Whatever approach you decide to take, good luck!
post #14 of 19
Yeah, I say the next time they bring it up say" I have made my choice, and it is not up for discussion." If they keep at it, then walk away from them everytime they talk about it, or just don't be near them to begin with. They are being pushy and downright creepy to be so darned nosy
post #15 of 19
Thread Starter 
Thank you for all your great ideas! I knew you all could help. Will keep you posted........
post #16 of 19
Quote:
Originally Posted by GoBecGo View Post
I would say i was getting very uncomfortale with their interest in and comments about my breasts and make THEM the weirdo's! In fact i would have my DH say it, as a proprietal thing, as in "I'm sorry, i cannot listen to you talk about my wife's breasts this way ANYmore, this is not appropriate or normal (unlike feeding one's child), please stop."
This is exactly what I was going to say before I read your reply.

OP,

Why are they so interested in your breasts? I would tell them thats creepy.
post #17 of 19
I am still nursing my almost 5 year old (Jan 10) and my 3 year old, my older son rarely nurses in public now because the last time we did I thought people were going to faint. My family knows but they don't dare say a thing to me because they know I will go off on them. He will stop when HE wants to.
post #18 of 19
Quote:
Originally Posted by elanorh View Post
If you want to challenge them to it, then tell them that it needs to be peer-reviewed and science-based. They can definitely find all sorts of people who are willing to share their OPINION about the harm that breastfeeding does.
I'd probably hand them an absurdly long list of journal articles and tell them that when they have read them all I will be willing to discuss it with them--and that they'd better bring their notes.
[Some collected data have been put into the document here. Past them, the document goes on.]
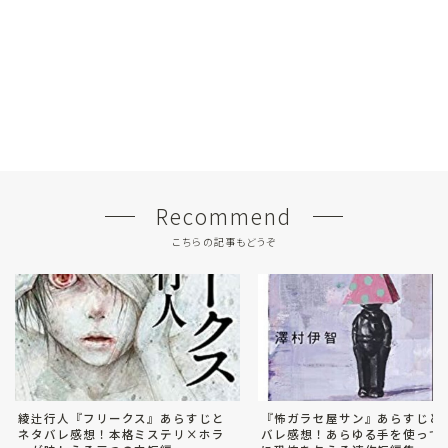
Recommend
こちらの記事もどうぞ
『怖ガラセ屋サン』あらすじと
綾辻行人『フリークス』あらすじと
バレ感想！あらゆる手を使って
ネタバレ感想！本格ミステリ×ホラ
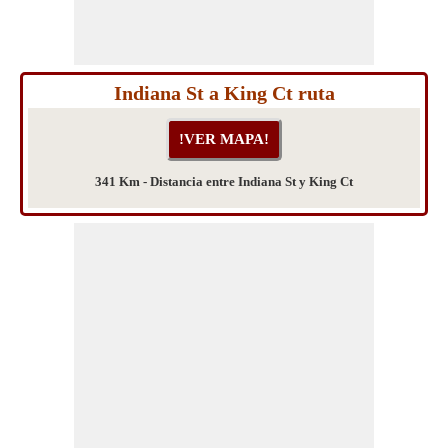
Indiana St a King Ct ruta
341 Km - Distancia entre Indiana St y King Ct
Either that, or "I will not discuss my breasts with you!" LOUDLY.

I have a 22 question list for vaccinations; anyone who has given the list to a busybody (when you have answered all these questions for each VAD and vaccine, we'll talk) has not heard back from them.
post #19 of 19
With people like that, I'm not sure a rebuttal will work at all. You simply won't change their mind and you won't shut them up.

Would be open to simply changing the topic and moving on, or stating that you've discussed this before and you don't need to discuss it again. It might help to acknowledge their discomfort a al "I understand that YOU are not comfortable with this. However it is a decision between me, my family (and my doctor if you want) and it's not open for discussion. We're going to have to agree to disagree."